Science Policy Tools: Integrated Assessments
and Characterizations of Risks

Science policy tools for decision making provide the links between the physical, natural, social, and economic sciences and environmental policy. Technical assessments are key tools in formulating national and international environmental policies. To be useful, however, these assessments must be credible to all stakeholders, including the Administration, Congress, industry, nongovernmental organizations, and the public.


Research Needs for Science Policy Tools


Risk assessment is a systematic process for dealing with uncertainty in decision making and for compiling information on the potential impact of chemical, biological, and physical stresses on human health, natural resources, and social systems. Risk assessment provides a framework for organizing and presenting scientific information for making policy and management decisions. Characterizations of risks may be either quantitative or qualitative, depending on the types of data available and the appropriate application of risk estimates to decision making. Integrated Assessment is an analytical process for treating the full causal system of relationships among policies, human systems, and environmental processes. Integrated assessments ensure that interactions between human behavior and environmental change are taken into account appropriately and that the full implications of policies are evaluated. Integrated assessment of health and environmental hazards can also be used to analyze the value of various kinds of information for prioritizing policy- relevant research.

Human health and ecological assessments may address a range of hazards. Hazards may be characterized for exposures to one stressor from a single source, for example, or multiple stressors may be considered simultaneously. The definition of specific end points also may not be straightforward. Whereas some assessments estimate readily observed effects (e.g., death), others may be concerned with intermediate end points such as higher rates of asthma attacks or reversible, but distinct, changes in ecosystem function. Assessments play important roles in considering the significance of issues such as the effects of toxic substances on human health and ecosystems, of biodiversity loss on ecosystem integrity, and of global change on human health and ecosystem function. Of particular importance is the development of means for effective translation and conveyance of scientific knowledge gained from research and providing a forum for involving policymakers in efficiently and effectively understanding the implications of alternative policy options.

Environmental Goal

The Administration's goal is to use assessment methods to characterize, prevent, and reduce health and environmental hazards in the most effective, efficient, and fair manner. Assessments should enhance dialogues about environmental threats between scientists, managers, or policymakers and the public by effectively characterizing the potential costs of over- and under-regulation, as well as the natures and magnitudes of uncertainties and assumptions.

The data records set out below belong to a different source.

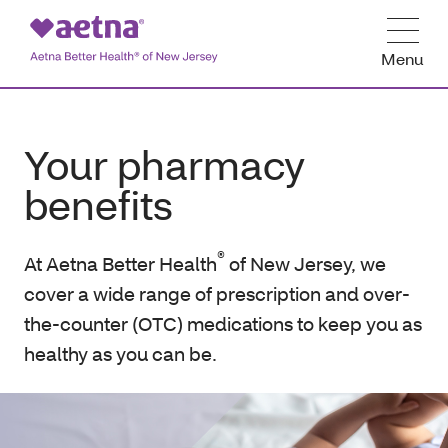
Menu
Your pharmacy
benefits
®
At Aetna Better Health
of New Jersey, we
cover a wide range of prescription and over-
the-counter (OTC) medications to keep you as
healthy as you can be.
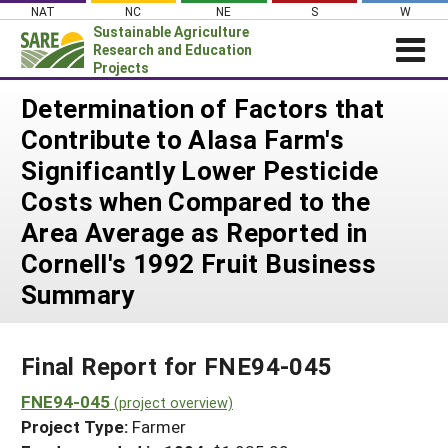
Skip
NAT
NC
NE
S
W
to
Sustainable Agriculture
content
Research and Education
Projects
Login
Determination of Factors that
Contribute to Alasa Farm's
News
Significantly Lower Pesticide
About SARE
Costs when Compared to the
PROJECTS
Area Average as Reported in
WHAT WE DO
Projects Home
Cornell's 1992 Fruit Business
WHERE WE WORK
Search Projects
Summary
GRANTS
Search Project Coordinators
RESOURCES & LEARNING
Final Report for FNE94-045
HELP
FNE94-045
(project overview)
Project Type:
Farmer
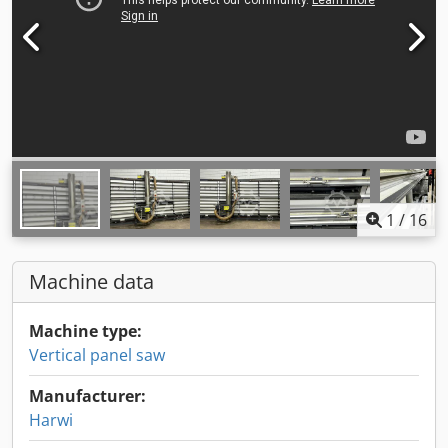
1
/
16
Machine data
Machine type:
Vertical panel saw
Manufacturer:
Harwi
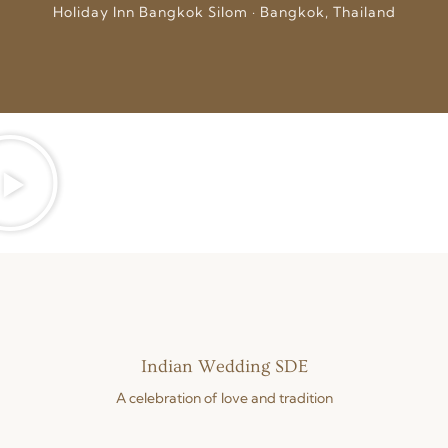
Holiday Inn Bangkok Silom · Bangkok, Thailand
Indian Wedding SDE
A celebration of love and tradition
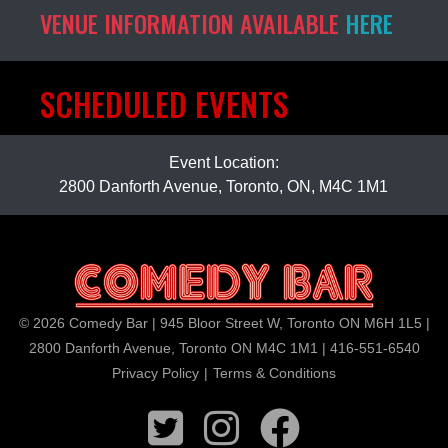
VENUE INFORMATION AVAILABLE
HERE
SCHEDULED EVENTS
Event Location:
2800 Danforth Avenue, Toronto, ON, M4C 1M1
© 2026 Comedy Bar | 945 Bloor Street W, Toronto ON M6H 1L5 |
2800 Danforth Avenue, Toronto ON M4C 1M1 | 416-551-6540
Privacy Policy
|
Terms & Conditions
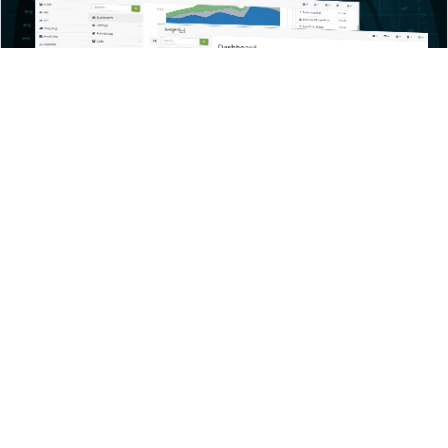
Welcome to
Imagine ERP
Our ERP software platform is designed to suite the modern
business. Unlike legacy ERP solutions Imagine ERP has been
constructed for the cloud without the baggage of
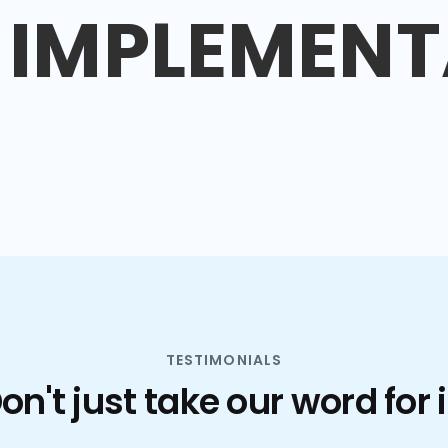
IMPLEMENT
TESTIMONIALS
on't just take our word for i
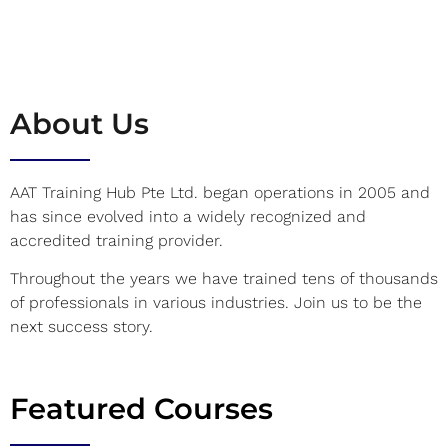
About Us
AAT Training Hub Pte Ltd. began operations in 2005 and
has since evolved into a widely recognized and
accredited training provider.
Throughout the years we have trained tens of thousands
of professionals in various industries. Join us to be the
next success story.
Featured Courses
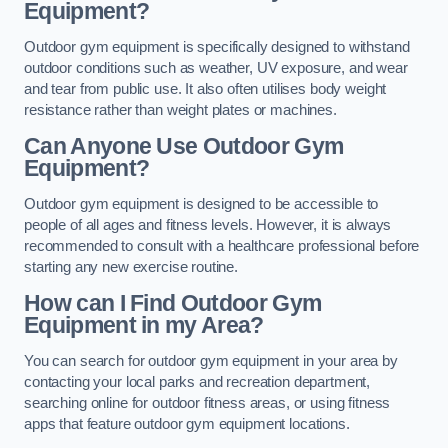
Equipment?
Outdoor gym equipment is specifically designed to withstand
outdoor conditions such as weather, UV exposure, and wear
and tear from public use. It also often utilises body weight
resistance rather than weight plates or machines.
Can Anyone Use Outdoor Gym
Equipment?
Outdoor gym equipment is designed to be accessible to
people of all ages and fitness levels. However, it is always
recommended to consult with a healthcare professional before
starting any new exercise routine.
How can I Find Outdoor Gym
Equipment in my Area?
You can search for outdoor gym equipment in your area by
contacting your local parks and recreation department,
searching online for outdoor fitness areas, or using fitness
apps that feature outdoor gym equipment locations.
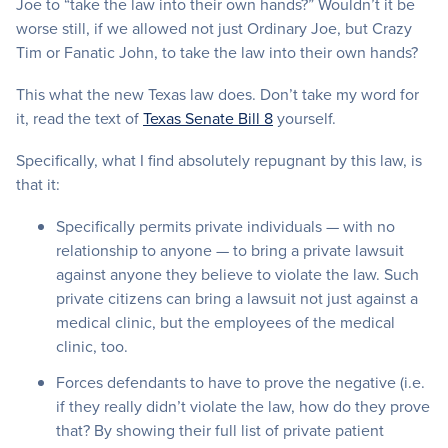
Joe to “take the law into their own hands?” Wouldn’t it be
worse still, if we allowed not just Ordinary Joe, but Crazy
Tim or Fanatic John, to take the law into their own hands?
This what the new Texas law does. Don’t take my word for
it, read the text of
Texas Senate Bill 8
yourself.
Specifically, what I find absolutely repugnant by this law, is
that it:
Specifically permits private individuals — with no
relationship to anyone — to bring a private lawsuit
against anyone they believe to violate the law. Such
private citizens can bring a lawsuit not just against a
medical clinic, but the employees of the medical
clinic, too.
Forces defendants to have to prove the negative (i.e.
if they really didn’t violate the law, how do they prove
that? By showing their full list of private patient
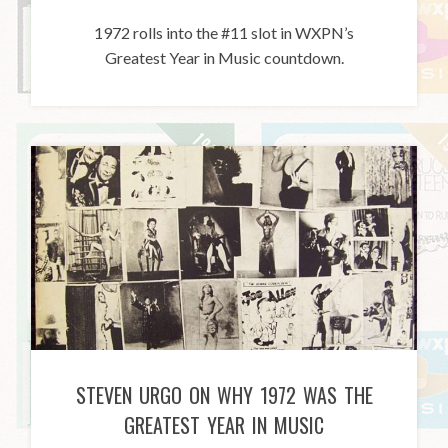
1972 rolls into the #11 slot in WXPN’s
Greatest Year in Music countdown.
STEVEN URGO ON WHY 1972 WAS THE
GREATEST YEAR IN MUSIC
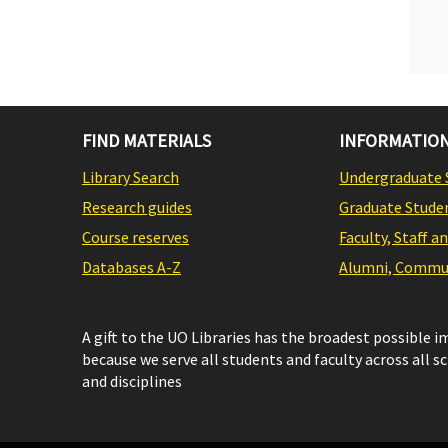
FIND MATERIALS
INFORMATION
Library Search
Undergraduate 
Research guides
Graduate Stude
Course reserves
Faculty, Staff a
Databases A-Z
Alumni, Commun
A gift to the UO Libraries has the broadest possible 
because we serve all students and faculty across all s
and disciplines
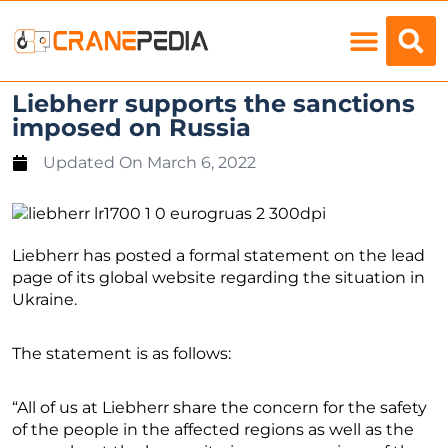
Load Charts
Liebherr supports the sanctions
imposed on Russia
Updated On
March 6, 2022
Liebherr has posted a formal statement on the lead
page of its global website regarding the situation in
Ukraine.
The statement is as follows:
“All of us at Liebherr share the concern for the safety
of the people in the affected regions as well as the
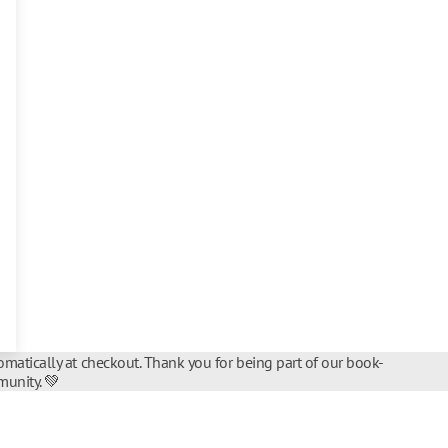
matically at checkout. Thank you for being part of our book-
unity. 💚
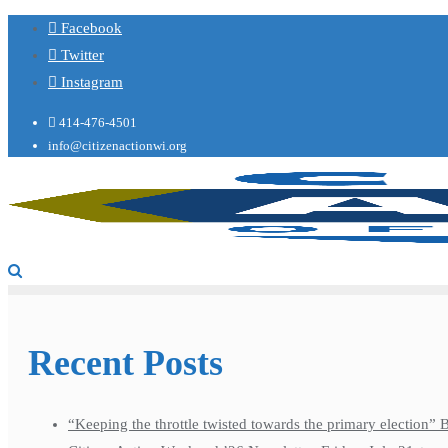
Facebook
Twitter
Instagram
414-476-4501
info@citizenactionwi.org
Recent Posts
“Keeping the throttle twisted towards the primary election”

The Administration is committed to strengthening the methods used to perform assessments, and the CENR has developed a set of principles to guide federal agencies. These principles are broad and are intended to be applied flexibly because how particular assessments are conducted will depend on factors such as their purpose, scope, audience, and timeframe.


Objectives for Developing Science Policy Tools


Key Policy Objectives

The greatest challenge facing decision makers today appears to be integrating information on different sorts of environmental threats into decisions about the most effective and efficient allocation of resources. Hazards vary not only in their source or cause (e.g., the use of hazardous chemicals, natural hazards, technological failures) but also in the types of end points they produce, in their scales (both temporally and spatially), and in their distributions across space and time. Assessments may provide a means to organize and compare information about risks associated with very different activities or sources and very different end points. Different types of data, both in their units of measurement and in their availability and reliability, may also be aggregated and/or compared.

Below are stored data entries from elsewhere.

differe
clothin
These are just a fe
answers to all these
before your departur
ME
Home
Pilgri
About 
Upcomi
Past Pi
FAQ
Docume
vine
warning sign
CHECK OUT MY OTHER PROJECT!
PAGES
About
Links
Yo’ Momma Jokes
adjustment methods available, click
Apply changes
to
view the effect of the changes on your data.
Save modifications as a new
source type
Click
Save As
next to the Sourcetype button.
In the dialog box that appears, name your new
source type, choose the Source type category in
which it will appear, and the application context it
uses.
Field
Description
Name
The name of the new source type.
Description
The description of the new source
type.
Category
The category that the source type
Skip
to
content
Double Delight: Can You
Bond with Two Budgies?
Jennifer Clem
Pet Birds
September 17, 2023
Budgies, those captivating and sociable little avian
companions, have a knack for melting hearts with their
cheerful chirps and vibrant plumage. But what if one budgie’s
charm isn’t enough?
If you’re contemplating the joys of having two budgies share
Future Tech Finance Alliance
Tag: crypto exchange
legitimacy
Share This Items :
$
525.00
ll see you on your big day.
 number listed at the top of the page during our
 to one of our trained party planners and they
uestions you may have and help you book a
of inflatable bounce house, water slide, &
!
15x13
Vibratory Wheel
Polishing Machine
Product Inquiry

The assessment process is integral to decision making through integration of the understanding of the relevant sciences, socioeconomics, and policy necessary for better decisions. Criteria can be developed to define when an assessment might improve policy decisions and for framing and bounding assessments so they are most appropriate and effective for policy decisions.

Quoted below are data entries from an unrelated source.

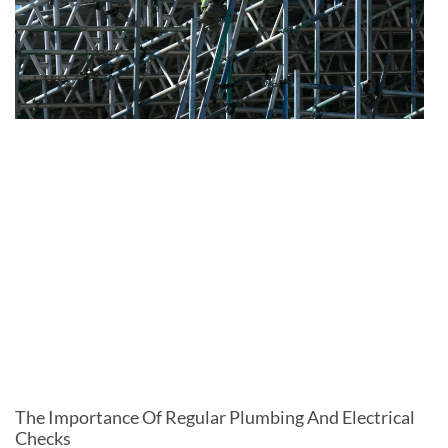
The Importance Of Regular Plumbing And Electrical
Checks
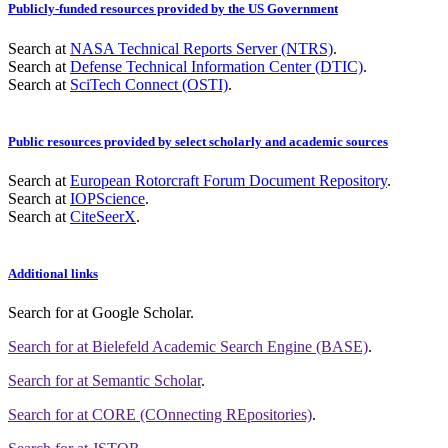
Publicly-funded resources provided by the US Government
Search at
NASA Technical Reports Server (NTRS)
.
Search at
Defense Technical Information Center (DTIC)
.
Search at
SciTech Connect (OSTI)
.
Public resources provided by select scholarly and academic sources
Search at
European Rotorcraft Forum Document Repository
.
Search at
IOPScience
.
Search at
CiteSeerX
.
Additional links
Search for
at Google Scholar
.
Search for
at Bielefeld Academic Search Engine (BASE)
.
Search for
at Semantic Scholar
.
Search for
at CORE (COnnecting REpositories)
.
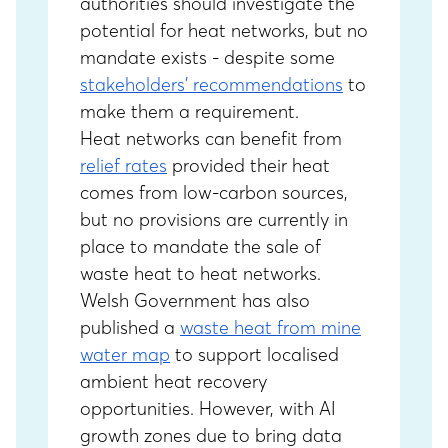
authorities should investigate the
potential for heat networks, but no
mandate exists - despite some
stakeholders’ recommendations
to
make them a requirement.
Heat networks can benefit from
relief rates
provided their heat
comes from low-carbon sources,
but no provisions are currently in
place to mandate the sale of
waste heat to heat networks.
Welsh Government has also
published a
waste heat from mine
water map
to support localised
ambient heat recovery
opportunities. However, with AI
growth zones due to bring data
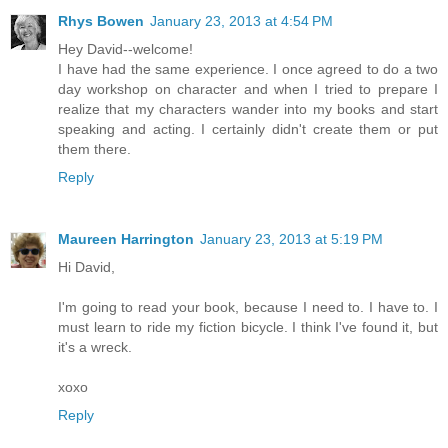
Rhys Bowen
January 23, 2013 at 4:54 PM
Hey David--welcome!
I have had the same experience. I once agreed to do a two
day workshop on character and when I tried to prepare I
realize that my characters wander into my books and start
speaking and acting. I certainly didn't create them or put
them there.
Reply
Maureen Harrington
January 23, 2013 at 5:19 PM
Hi David,
I'm going to read your book, because I need to. I have to. I
must learn to ride my fiction bicycle. I think I've found it, but
it's a wreck.
xoxo
Reply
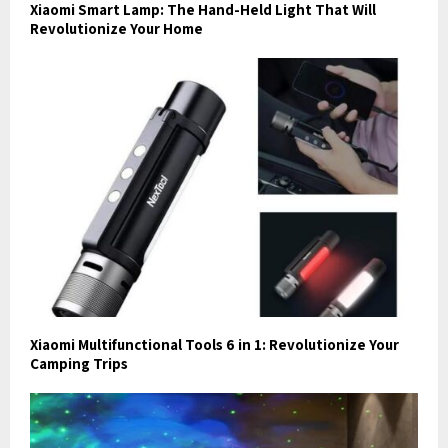
Xiaomi Smart Lamp: The Hand-Held Light That Will
Revolutionize Your Home
Xiaomi Multifunctional Tools 6 in 1: Revolutionize Your
Camping Trips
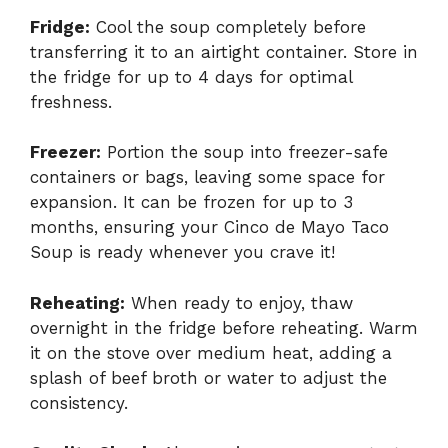
Fridge:
Cool the soup completely before
transferring it to an airtight container. Store in
the fridge for up to 4 days for optimal
freshness.
Freezer:
Portion the soup into freezer-safe
containers or bags, leaving some space for
expansion. It can be frozen for up to 3
months, ensuring your Cinco de Mayo Taco
Soup is ready whenever you crave it!
Reheating:
When ready to enjoy, thaw
overnight in the fridge before reheating. Warm
it on the stove over medium heat, adding a
splash of beef broth or water to adjust the
consistency.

Principles for Environmental Assessments


Areas of Enhanced Emphasis

Ongoing and future research strategies must focus on strengthening the methods and models used for assessments, as well as continuing to build the foundations of scientific data upon which they are based. There is a growing recognition, for example, that exposure to environmental contaminants may cause a variety of noncancer health effects such as reproductive, developmental, immunological, and neurological effects, as well as a broad array of adverse ecological impacts.